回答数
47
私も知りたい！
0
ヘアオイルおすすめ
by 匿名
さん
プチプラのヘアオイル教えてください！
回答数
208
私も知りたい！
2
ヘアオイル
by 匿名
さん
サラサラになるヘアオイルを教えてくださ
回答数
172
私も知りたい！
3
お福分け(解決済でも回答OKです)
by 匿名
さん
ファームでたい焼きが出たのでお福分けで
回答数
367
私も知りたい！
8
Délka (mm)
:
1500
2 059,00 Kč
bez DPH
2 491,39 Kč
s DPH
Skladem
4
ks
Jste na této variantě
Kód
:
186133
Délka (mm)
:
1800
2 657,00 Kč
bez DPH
* * * * *
▶ [What you need to do] In this exercise, every line of the listing is to be output exactly.

▶ [Output of the task]
回答数
47
私も知りたい！
0
ヘアオイルおすすめ
by 匿名
さん
プチプラのヘアオイル教えてください！
回答数
208
私も知りたい！
2
ヘアオイル
by 匿名
さん
サラサラになるヘアオイルを教えてくださ
回答数
172
私も知りたい！
3
お福分け(解決済でも回答OKです)
by 匿名
さん
ファームでたい焼きが出たのでお福分けで
回答数
367
私も知りたい！
8
Délka (mm)
:
1500
2 059,00 Kč
bez DPH
2 491,39 Kč
s DPH
Skladem
4
ks
Jste na této variantě
Kód
:
186133
Délka (mm)
:
1800
2 657,00 Kč
bez DPH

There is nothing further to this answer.